Generate a 10-minute lecture audio on the "To be or not to be" soliloquy.
Analyse it across three critical lenses in sequence:
1. Humanist / Renaissance context (mortality, free will)
2. Psychoanalytic reading (Freudian death drive, repression)
3. Theatrical / performance studies (actor's choices, staging history)
End each section with a single unanswered question for student reflection.

The Great Gatsby

Generate an audio debate between:
- Speaker A: Gatsby as America's tragic idealist (sympathetic)
- Speaker B: Gatsby as moral bankrupt enabled by class mythology (critical)
Each speaker cites 3 specific passages from the novel.
Do not reach consensus.
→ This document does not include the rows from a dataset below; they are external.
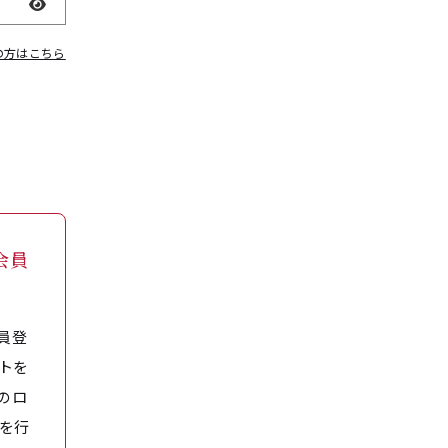
表示
の方はこちら
会員
員登
トを
のロ
を行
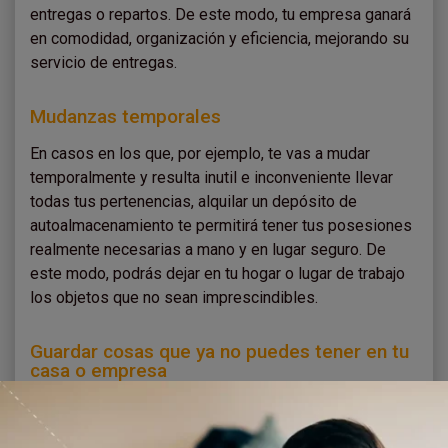
entregas o repartos. De este modo, tu empresa ganará
en comodidad, organización y eficiencia, mejorando su
servicio de entregas.
Mudanzas temporales
En casos en los que, por ejemplo, te vas a mudar
temporalmente y resulta inutil e inconveniente llevar
todas tus pertenencias, alquilar un depósito de
autoalmacenamiento te permitirá tener tus posesiones
realmente necesarias a mano y en lugar seguro. De
este modo, podrás dejar en tu hogar o lugar de trabajo
los objetos que no sean imprescindibles.
Guardar cosas que ya no puedes tener en tu
casa o empresa
Desde objetos de colección, antigüedades u objetos
con gran valor sentimental que necesitas sacar de tu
Close with the question: "Is the green light hope or delusion?"

Pride and Prejudice

Generate an audiobook-style reading of the opening chapter of Pride and Prejudice,
using distinct vocal registers for narrator voice (ironic, controlled)
and dialogue (differentiated by character social register).
After the reading, provide 5 minutes of close textual commentary
focused exclusively on Austen's use of free indirect discourse.

Practical Tip: After audio generation, use NotebookLM's provided timestamps to select a specific segment and follow up: "Explain the argument made between [2:30–4:00] in more depth" β€” creating a layered audio + text study workflow.